--- Task to complete ---
Your answer should be an exact copy of every record.
[Input records Boundary: Start]
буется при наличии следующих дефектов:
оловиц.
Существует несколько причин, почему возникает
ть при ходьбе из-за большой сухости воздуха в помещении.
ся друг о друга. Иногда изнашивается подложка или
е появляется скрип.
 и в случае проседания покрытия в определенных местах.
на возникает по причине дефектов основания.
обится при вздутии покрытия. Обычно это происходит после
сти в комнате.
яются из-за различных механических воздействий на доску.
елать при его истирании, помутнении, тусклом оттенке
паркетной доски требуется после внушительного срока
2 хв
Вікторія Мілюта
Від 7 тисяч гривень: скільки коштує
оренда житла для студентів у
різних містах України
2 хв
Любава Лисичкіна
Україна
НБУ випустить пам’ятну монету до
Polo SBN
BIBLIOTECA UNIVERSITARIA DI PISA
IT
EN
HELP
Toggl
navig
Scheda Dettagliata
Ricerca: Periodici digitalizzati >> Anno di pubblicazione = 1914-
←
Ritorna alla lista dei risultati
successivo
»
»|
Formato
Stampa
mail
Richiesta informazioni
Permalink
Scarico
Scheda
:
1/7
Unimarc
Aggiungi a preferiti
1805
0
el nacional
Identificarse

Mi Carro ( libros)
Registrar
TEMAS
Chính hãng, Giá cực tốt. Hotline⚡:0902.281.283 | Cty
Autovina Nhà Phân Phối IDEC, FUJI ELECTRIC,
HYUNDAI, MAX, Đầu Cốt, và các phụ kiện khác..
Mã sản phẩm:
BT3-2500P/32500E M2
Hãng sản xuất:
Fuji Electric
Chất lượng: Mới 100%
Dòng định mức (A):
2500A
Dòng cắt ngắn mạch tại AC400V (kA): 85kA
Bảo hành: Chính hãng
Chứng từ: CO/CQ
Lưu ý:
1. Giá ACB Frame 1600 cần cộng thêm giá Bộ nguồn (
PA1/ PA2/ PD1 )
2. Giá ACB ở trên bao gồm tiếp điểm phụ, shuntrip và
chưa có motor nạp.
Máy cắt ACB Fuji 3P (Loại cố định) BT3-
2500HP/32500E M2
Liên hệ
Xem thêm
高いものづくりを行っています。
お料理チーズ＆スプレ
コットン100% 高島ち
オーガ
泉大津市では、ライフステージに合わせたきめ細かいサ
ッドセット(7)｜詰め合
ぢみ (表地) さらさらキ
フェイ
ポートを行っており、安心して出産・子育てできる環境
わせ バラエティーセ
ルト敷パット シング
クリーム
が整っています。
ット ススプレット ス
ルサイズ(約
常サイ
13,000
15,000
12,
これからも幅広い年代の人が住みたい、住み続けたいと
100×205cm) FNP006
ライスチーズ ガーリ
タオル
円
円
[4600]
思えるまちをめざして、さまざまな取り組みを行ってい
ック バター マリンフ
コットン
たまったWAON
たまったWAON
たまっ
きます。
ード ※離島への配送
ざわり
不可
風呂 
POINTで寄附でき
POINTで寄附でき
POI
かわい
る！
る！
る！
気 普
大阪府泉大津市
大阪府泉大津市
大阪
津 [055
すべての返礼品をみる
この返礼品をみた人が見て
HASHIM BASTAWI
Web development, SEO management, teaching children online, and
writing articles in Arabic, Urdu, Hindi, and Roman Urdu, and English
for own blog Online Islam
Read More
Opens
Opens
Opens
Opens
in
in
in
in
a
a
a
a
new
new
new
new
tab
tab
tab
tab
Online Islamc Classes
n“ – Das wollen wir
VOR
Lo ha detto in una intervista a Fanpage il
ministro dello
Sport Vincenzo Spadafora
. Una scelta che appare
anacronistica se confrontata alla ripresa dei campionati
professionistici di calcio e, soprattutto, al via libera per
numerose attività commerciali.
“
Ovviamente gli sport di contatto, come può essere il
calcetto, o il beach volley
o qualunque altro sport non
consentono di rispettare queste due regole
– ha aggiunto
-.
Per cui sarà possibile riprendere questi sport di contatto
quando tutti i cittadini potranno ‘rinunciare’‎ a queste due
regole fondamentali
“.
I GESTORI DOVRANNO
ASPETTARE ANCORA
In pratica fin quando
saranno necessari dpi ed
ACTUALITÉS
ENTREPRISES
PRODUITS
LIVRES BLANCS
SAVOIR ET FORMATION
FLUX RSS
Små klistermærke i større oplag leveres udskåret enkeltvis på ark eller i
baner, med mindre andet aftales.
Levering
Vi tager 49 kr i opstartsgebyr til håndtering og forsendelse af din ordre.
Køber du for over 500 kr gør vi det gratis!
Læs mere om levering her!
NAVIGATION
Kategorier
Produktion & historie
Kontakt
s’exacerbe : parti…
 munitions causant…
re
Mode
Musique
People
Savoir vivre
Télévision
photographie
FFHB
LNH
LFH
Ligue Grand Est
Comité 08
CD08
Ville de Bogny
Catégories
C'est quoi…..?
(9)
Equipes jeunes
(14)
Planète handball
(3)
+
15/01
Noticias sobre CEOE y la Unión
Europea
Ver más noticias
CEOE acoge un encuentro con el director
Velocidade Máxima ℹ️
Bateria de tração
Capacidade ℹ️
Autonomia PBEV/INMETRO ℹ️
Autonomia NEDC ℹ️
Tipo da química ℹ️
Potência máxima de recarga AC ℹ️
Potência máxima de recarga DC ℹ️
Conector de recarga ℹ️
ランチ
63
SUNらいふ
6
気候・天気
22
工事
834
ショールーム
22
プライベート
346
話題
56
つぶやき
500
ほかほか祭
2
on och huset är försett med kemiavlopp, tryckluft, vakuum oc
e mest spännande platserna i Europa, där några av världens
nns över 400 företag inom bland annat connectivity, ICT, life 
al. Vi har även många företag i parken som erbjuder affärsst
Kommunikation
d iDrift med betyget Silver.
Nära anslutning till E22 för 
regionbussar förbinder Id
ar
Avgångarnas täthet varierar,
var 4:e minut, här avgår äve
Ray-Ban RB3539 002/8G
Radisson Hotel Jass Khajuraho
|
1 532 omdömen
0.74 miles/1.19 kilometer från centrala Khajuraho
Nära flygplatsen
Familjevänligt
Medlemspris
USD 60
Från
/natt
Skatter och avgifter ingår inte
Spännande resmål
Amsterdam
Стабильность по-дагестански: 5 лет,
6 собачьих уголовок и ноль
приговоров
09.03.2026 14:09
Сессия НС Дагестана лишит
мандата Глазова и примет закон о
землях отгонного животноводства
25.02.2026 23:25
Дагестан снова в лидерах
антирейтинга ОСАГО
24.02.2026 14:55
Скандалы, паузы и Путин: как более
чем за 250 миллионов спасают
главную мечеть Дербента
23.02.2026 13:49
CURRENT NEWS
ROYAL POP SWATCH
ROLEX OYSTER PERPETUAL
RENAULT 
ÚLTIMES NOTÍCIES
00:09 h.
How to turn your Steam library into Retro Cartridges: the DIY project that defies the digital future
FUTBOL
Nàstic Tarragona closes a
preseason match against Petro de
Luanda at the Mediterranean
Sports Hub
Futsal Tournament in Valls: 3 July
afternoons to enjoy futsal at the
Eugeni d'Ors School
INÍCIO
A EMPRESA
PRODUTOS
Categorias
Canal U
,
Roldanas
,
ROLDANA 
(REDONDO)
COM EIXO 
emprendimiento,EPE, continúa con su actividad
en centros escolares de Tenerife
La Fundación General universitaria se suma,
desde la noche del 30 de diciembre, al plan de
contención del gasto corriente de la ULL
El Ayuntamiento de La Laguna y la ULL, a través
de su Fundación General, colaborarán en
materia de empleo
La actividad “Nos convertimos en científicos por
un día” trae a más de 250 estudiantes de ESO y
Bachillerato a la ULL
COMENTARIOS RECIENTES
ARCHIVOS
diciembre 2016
[Input records Boundary: End]
--- Result ---
буется при наличии следующих дефектов:
оловиц.
Существует несколько причин, почему возникает
ть при ходьбе из-за большой сухости воздуха в помещении.
ся друг о друга. Иногда изнашивается подложка или
е появляется скрип.
 и в случае проседания покрытия в определенных местах.
на возникает по причине дефектов основания.
обится при вздутии покрытия. Обычно это происходит после
сти в комнате.
яются из-за различных механических воздействий на доску.
елать при его истирании, помутнении, тусклом оттенке
паркетной доски требуется после внушительного срока
2 хв
Вікторія Мілюта
Від 7 тисяч гривень: скільки коштує
оренда житла для студентів у
різних містах України
2 хв
Любава Лисичкіна
Україна
НБУ випустить пам’ятну монету до
Polo SBN
BIBLIOTECA UNIVERSITARIA DI PISA
IT
EN
HELP
Toggl
navig
Scheda Dettagliata
Ricerca: Periodici digitalizzati >> Anno di pubblicazione = 1914-
←
Ritorna alla lista dei risultati
successivo
»
»|
Formato
Stampa
mail
Richiesta informazioni
Permalink
Scarico
Scheda
:
1/7
Unimarc
Aggiungi a preferiti
1805
0
el nacional
Identificarse

Mi Carro ( libros)
Registrar
TEMAS
Chính hãng, Giá cực tốt. Hotline⚡:0902.281.283 | Cty
Autovina Nhà Phân Phối IDEC, FUJI ELECTRIC,
HYUNDAI, MAX, Đầu Cốt, và các phụ kiện khác..
Mã sản phẩm:
BT3-2500P/32500E M2
Hãng sản xuất:
Fuji Electric
Chất lượng: Mới 100%
Dòng định mức (A):
2500A
Dòng cắt ngắn mạch tại AC400V (kA): 85kA
Bảo hành: Chính hãng
Chứng từ: CO/CQ
Lưu ý:
1. Giá ACB Frame 1600 cần cộng thêm giá Bộ nguồn (
PA1/ PA2/ PD1 )
2. Giá ACB ở trên bao gồm tiếp điểm phụ, shuntrip và
chưa có motor nạp.
Máy cắt ACB Fuji 3P (Loại cố định) BT3-
2500HP/32500E M2
Liên hệ
Xem thêm
高いものづくりを行っています。
お料理チーズ＆スプレ
コットン100% 高島ち
オーガ
泉大津市では、ライフステージに合わせたきめ細かいサ
ッドセット(7)｜詰め合
ぢみ (表地) さらさらキ
フェイ
ポートを行っており、安心して出産・子育てできる環境
わせ バラエティーセ
ルト敷パット シング
クリーム
が整っています。
ット ススプレット ス
ルサイズ(約
常サイ
13,000
15,000
12,
これからも幅広い年代の人が住みたい、住み続けたいと
100×205cm) FNP006
ライスチーズ ガーリ
タオル
円
円
[4600]
思えるまちをめざして、さまざまな取り組みを行ってい
ック バター マリンフ
コットン
たまったWAON
たまったWAON
たまっ
きます。
ード ※離島への配送
ざわり
不可
風呂 
POINTで寄附でき
POINTで寄附でき
POI
かわい
る！
る！
る！
気 普
大阪府泉大津市
大阪府泉大津市
大阪
津 [055
すべての返礼品をみる
この返礼品をみた人が見て
HASHIM BASTAWI
Web development, SEO management, teaching children online, and
writing articles in Arabic, Urdu, Hindi, and Roman Urdu, and English
for own blog Online Islam
Read More
Opens
Opens
Opens
Opens
in
in
in
in
a
a
a
a
new
new
new
new
tab
tab
tab
tab
Online Islamc Classes
n“ – Das wollen wir
VOR
Lo ha detto in una intervista a Fanpage il
ministro dello
Sport Vincenzo Spadafora
. Una scelta che appare
anacronistica se confrontata alla ripresa dei campionati
professionistici di calcio e, soprattutto, al via libera per
numerose attività commerciali.
“
Ovviamente gli sport di contatto, come può essere il
calcetto, o il beach volley
o qualunque altro sport non
consentono di rispettare queste due regole
– ha aggiunto
-.
Per cui sarà possibile riprendere questi sport di contatto
quando tutti i cittadini potranno ‘rinunciare’‎ a queste due
regole fondamentali
“.
I GESTORI DOVRANNO
ASPETTARE ANCORA
In pratica fin quando
saranno necessari dpi ed
ACTUALITÉS
ENTREPRISES
PRODUITS
LIVRES BLANCS
SAVOIR ET FORMATION
FLUX RSS
Små klistermærke i større oplag leveres udskåret enkeltvis på ark eller i
baner, med mindre andet aftales.
Levering
Vi tager 49 kr i opstartsgebyr til håndtering og forsendelse af din ordre.
Køber du for over 500 kr gør vi det gratis!
Læs mere om levering her!
NAVIGATION
Kategorier
Produktion & historie
Kontakt
s’exacerbe : parti…
 munitions causant…
re
Mode
Musique
People
Savoir vivre
Télévision
photographie
FFHB
LNH
LFH
Ligue Grand Est
Comité 08
CD08
Ville de Bogny
Catégories
C'est quoi…..?
(9)
Equipes jeunes
(14)
Planète handball
(3)
+
15/01
Noticias sobre CEOE y la Unión
Europea
Ver más noticias
CEOE acoge un encuentro con el director
Velocidade Máxima ℹ️
Bateria de tração
Capacidade ℹ️
Autonomia PBEV/INMETRO ℹ️
Autonomia NEDC ℹ️
Tipo da química ℹ️
Potência máxima de recarga AC ℹ️
Potência máxima de recarga DC ℹ️
Conector de recarga ℹ️
ランチ
63
SUNらいふ
6
気候・天気
22
工事
834
ショールーム
22
プライベート
346
話題
56
つぶやき
500
ほかほか祭
2
on och huset är försett med kemiavlopp, tryckluft, vakuum oc
e mest spännande platserna i Europa, där några av världens
nns över 400 företag inom bland annat connectivity, ICT, life 
al. Vi har även många företag i parken som erbjuder affärsst
Kommunikation
d iDrift med betyget Silver.
Nära anslutning till E22 för 
regionbussar förbinder Id
ar
Avgångarnas täthet varierar,
var 4:e minut, här avgår äve
Ray-Ban RB3539 002/8G
Radisson Hotel Jass Khajuraho
|
1 532 omdömen
0.74 miles/1.19 kilometer från centrala Khajuraho
Nära flygplatsen
Familjevänligt
Medlemspris
USD 60
Från
/natt
Skatter och avgifter ingår inte
Spännande resmål
Amsterdam
Стабильность по-дагестански: 5 лет,
6 собачьих уголовок и ноль
приговоров
09.03.2026 14:09
Сессия НС Дагестана лишит
мандата Глазова и примет закон о
землях отгонного животноводства
25.02.2026 23:25
Дагестан снова в лидерах
антирейтинга ОСАГО
24.02.2026 14:55
Скандалы, паузы и Путин: как более
чем за 250 миллионов спасают
главную мечеть Дербента
23.02.2026 13:49
CURRENT NEWS
ROYAL POP SWATCH
ROLEX OYSTER PERPETUAL
RENAULT 
ÚLTIMES NOTÍCIES
00:09 h.
How to turn your Steam library into Retro Cartridges: the DIY project that defies the digital future
FUTBOL
Nàstic Tarragona closes a
preseason match against Petro de
Luanda at the Mediterranean
Sports Hub
Futsal Tournament in Valls: 3 July
afternoons to enjoy futsal at the
Eugeni d'Ors School
INÍCIO
A EMPRESA
PRODUTOS
Categorias
Canal U
,
Roldanas
,
ROLDANA 
(REDONDO)
COM EIXO 
emprendimiento,EPE, continúa con su actividad
en centros escolares de Tenerife
La Fundación General universitaria se suma,
desde la noche del 30 de diciembre, al plan de
contención del gasto corriente de la ULL
El Ayuntamiento de La Laguna y la ULL, a través
de su Fundación General, colaborarán en
materia de empleo
La actividad “Nos convertimos en científicos por
un día” trae a más de 250 estudiantes de ESO y
Bachillerato a la ULL
COMENTARIOS RECIENTES
ARCHIVOS
diciembre 2016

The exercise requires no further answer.